Gunung Sinai Tempat Musa Dapat Wahyu Diklaim Ada di Saudi

tim | CNN Indonesia
Selasa, 05 Oct 2021 16:19 WIB
Arkeolog mengklaim Gunung Sinai tempat Musa mendapat wahyu dan berbicara kepada Tuhan ada di Arab Saudi. Foto ilustrasi mulut gua di Arab Saudi. (Istockphoto/JIT)
Jakarta, CNN Indonesia --

Arkeolog mengklaim Gunung Sinai tempat Musa mendapat wahyu dan berbicara kepada Tuhan ada di Arab Saudi.

Dalam keyakinan agama Yudaisme, Kristen, dan Islam, Gunung Sinai disebut sebagai tempat suci.

Berdasarkan Alkitab, Nabi Musa dipercaya berbicara kepada Tuhan dan mendapat 10 Perintah Tuhan di Gunung Sinat.
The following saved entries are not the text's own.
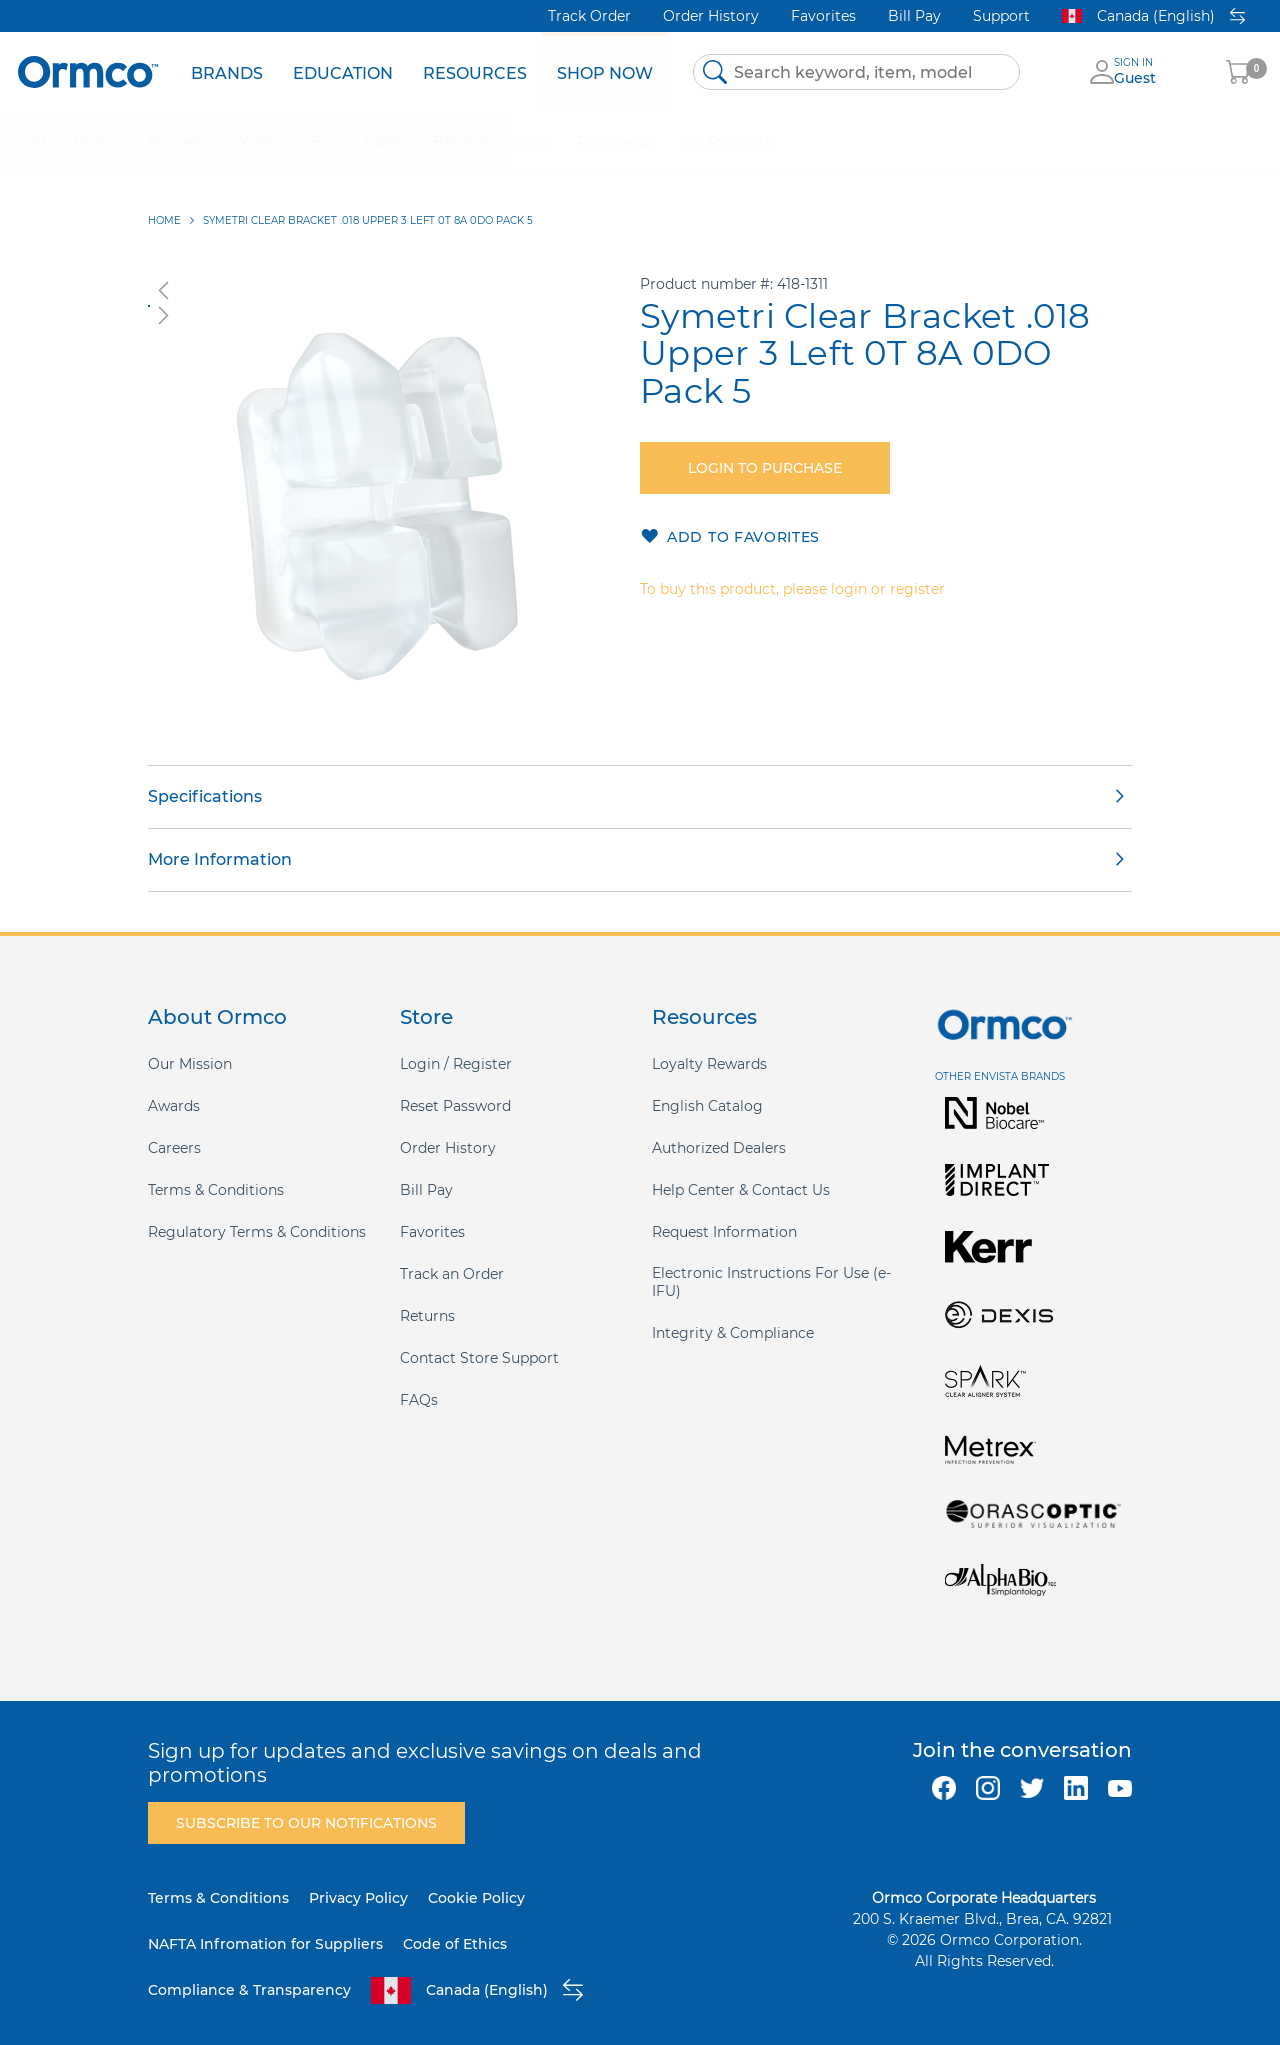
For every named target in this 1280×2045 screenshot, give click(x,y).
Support (1001, 16)
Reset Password (455, 1106)
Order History (711, 16)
Namun, keberadaannya belum bisa dipastikan.


Versi kepercayaan Yahudi, Gunung Sinai dipercaya berada di sekitar Mesir. Sementara versi Islam tidak menyebut tepatnya letak gunung tersebut.

Namun sekira dua tahun lalu sejumlah arkeolog yang tergabung dalam riset Doubting Thomas Research Foundation (DTRF) mengklaim bahwa Gunung Sinai disebut berada di Jabal Maqla.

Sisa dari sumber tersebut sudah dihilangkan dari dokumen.